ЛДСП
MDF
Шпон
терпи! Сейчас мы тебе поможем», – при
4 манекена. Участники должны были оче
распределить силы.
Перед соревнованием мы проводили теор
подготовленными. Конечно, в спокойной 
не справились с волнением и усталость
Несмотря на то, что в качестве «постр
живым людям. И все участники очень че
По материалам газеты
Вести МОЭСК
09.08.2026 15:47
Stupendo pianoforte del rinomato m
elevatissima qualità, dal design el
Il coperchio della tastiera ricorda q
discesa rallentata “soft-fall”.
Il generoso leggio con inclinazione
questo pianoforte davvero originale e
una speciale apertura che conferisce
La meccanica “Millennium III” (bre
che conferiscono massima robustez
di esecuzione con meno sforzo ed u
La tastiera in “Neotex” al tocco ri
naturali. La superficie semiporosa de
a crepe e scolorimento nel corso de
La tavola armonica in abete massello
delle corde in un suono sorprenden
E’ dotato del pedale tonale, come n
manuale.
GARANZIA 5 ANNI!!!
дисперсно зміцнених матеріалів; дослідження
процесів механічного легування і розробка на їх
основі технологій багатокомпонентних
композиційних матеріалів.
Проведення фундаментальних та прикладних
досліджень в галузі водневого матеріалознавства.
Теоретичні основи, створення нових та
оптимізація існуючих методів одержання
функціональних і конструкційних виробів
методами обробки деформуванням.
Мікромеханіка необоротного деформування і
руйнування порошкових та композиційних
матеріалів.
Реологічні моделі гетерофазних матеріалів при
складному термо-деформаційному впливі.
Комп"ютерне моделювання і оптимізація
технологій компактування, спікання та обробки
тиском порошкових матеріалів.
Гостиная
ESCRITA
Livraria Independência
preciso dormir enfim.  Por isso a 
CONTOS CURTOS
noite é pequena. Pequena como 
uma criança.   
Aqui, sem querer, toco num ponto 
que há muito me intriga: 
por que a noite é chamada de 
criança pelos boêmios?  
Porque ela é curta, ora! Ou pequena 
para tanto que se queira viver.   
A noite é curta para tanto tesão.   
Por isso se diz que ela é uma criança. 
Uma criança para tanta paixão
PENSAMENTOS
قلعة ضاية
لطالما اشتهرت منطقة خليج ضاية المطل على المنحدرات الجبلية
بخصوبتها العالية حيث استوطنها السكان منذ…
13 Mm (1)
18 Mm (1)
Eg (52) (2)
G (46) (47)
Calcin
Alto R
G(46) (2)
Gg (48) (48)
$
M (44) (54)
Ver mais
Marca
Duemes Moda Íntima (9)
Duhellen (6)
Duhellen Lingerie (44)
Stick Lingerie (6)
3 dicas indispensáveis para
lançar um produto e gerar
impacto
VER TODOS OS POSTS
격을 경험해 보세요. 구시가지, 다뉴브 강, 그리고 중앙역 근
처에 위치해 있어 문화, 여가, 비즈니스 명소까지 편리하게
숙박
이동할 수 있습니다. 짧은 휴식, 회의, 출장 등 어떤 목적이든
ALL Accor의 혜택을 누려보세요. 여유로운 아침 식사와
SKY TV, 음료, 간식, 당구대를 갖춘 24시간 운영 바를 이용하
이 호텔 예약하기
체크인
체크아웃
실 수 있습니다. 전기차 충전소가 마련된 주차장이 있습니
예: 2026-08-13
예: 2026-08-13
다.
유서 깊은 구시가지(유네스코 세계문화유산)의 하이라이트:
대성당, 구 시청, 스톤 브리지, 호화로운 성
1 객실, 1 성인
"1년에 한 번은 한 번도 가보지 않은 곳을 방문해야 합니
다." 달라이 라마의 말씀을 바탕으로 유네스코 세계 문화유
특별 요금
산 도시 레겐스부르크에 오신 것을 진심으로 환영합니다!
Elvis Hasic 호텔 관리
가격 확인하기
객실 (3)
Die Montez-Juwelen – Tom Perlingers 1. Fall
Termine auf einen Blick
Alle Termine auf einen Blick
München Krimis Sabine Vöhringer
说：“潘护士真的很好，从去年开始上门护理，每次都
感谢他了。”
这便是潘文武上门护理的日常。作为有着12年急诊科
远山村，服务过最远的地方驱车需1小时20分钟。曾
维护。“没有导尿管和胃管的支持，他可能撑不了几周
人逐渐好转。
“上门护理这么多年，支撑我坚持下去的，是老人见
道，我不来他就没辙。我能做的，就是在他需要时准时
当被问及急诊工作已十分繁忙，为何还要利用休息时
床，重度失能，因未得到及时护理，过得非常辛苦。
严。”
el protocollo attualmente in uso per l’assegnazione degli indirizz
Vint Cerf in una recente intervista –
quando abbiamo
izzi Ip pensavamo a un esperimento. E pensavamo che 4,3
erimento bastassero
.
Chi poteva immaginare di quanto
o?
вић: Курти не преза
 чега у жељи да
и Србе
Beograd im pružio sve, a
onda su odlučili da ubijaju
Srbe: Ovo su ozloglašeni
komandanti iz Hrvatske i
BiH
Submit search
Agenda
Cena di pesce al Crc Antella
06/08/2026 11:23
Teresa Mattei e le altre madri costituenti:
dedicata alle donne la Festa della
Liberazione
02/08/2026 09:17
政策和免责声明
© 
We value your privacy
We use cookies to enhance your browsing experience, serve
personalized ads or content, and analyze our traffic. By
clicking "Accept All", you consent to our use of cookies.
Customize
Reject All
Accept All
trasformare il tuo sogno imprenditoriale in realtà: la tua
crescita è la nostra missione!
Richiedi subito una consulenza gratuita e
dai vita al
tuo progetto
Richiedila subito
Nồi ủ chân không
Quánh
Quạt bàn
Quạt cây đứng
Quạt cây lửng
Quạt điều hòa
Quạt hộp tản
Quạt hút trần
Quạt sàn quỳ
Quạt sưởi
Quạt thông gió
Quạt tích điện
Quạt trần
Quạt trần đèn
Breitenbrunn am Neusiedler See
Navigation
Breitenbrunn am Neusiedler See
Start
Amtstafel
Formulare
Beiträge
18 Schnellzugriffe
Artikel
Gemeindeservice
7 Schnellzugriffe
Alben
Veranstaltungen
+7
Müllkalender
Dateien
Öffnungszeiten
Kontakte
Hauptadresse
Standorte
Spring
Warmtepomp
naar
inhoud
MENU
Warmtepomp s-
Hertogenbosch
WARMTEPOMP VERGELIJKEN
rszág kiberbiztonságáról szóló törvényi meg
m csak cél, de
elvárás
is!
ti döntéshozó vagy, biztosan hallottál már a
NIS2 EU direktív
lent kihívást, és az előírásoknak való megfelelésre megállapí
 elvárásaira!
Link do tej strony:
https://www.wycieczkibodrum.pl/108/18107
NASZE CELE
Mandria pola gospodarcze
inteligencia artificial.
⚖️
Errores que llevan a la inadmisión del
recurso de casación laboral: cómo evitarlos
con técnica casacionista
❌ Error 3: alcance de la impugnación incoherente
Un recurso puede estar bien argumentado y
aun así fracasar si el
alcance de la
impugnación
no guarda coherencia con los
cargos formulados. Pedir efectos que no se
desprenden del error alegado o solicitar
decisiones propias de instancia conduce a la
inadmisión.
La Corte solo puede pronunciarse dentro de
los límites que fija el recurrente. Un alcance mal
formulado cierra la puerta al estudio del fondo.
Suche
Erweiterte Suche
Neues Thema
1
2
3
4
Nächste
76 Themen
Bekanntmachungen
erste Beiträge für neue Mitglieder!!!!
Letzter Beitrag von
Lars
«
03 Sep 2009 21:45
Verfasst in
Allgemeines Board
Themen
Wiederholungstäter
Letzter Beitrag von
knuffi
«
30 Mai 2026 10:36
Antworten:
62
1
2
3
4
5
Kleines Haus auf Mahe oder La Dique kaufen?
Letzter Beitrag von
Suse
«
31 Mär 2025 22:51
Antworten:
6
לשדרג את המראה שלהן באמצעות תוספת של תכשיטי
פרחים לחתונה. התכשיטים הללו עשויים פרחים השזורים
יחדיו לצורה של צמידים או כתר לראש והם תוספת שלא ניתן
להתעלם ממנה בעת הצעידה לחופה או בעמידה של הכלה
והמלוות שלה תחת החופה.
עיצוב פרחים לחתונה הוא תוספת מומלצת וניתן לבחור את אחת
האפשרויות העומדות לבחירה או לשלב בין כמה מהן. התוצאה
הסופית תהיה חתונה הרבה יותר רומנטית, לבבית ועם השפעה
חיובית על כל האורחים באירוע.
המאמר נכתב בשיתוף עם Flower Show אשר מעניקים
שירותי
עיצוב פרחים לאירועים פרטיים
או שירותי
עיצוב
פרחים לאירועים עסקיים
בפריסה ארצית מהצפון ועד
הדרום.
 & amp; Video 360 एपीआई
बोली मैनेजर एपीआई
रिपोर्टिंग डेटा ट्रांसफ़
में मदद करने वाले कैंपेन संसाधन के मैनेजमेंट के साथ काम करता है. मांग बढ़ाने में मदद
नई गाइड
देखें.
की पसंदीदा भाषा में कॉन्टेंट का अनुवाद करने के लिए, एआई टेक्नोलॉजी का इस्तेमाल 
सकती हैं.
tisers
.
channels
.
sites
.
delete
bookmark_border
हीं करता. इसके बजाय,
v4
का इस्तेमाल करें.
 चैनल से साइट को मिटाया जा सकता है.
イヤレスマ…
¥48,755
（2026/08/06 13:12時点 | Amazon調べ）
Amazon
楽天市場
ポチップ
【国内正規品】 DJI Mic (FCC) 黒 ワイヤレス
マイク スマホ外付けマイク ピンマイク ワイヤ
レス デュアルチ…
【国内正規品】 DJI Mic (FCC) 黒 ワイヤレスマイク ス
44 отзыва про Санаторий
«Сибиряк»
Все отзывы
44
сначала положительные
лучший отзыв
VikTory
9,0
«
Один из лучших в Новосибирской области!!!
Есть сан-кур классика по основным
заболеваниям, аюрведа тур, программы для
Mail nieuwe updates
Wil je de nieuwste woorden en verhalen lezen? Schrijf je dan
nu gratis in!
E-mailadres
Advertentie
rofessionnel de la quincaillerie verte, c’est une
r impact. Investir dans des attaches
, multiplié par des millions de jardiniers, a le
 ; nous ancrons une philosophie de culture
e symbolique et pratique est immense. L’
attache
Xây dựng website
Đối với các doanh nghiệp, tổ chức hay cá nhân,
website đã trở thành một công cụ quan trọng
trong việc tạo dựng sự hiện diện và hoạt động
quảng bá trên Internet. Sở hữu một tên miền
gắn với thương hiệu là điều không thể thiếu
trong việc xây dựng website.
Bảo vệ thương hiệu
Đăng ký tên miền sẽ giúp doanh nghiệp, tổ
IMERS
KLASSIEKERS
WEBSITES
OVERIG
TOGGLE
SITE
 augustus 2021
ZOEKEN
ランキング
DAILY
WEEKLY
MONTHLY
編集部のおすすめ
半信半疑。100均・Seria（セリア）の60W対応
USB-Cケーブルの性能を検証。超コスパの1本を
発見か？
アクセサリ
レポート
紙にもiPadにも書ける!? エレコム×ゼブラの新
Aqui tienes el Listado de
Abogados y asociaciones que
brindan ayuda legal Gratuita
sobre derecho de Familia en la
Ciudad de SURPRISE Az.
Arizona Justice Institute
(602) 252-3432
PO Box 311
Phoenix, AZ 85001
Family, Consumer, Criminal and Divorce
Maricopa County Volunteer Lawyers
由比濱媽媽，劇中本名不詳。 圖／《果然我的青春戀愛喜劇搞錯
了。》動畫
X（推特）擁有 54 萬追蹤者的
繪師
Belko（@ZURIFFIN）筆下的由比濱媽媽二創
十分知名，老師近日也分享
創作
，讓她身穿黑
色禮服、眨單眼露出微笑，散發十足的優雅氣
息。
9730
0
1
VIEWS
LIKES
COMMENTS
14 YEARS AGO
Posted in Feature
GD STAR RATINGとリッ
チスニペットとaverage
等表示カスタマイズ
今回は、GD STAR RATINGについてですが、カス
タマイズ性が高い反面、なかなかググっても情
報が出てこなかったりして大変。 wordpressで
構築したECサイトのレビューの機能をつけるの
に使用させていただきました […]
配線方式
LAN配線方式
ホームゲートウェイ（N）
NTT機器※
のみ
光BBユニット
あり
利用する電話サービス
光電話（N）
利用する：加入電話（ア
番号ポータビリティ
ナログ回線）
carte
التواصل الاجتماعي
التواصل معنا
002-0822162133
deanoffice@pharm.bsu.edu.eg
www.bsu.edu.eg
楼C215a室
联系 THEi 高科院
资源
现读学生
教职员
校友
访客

------------------------

**Work order:** Please say how many lines in the records above contain the word "Termine", giving the number alone.

**Output of the exercise:** 2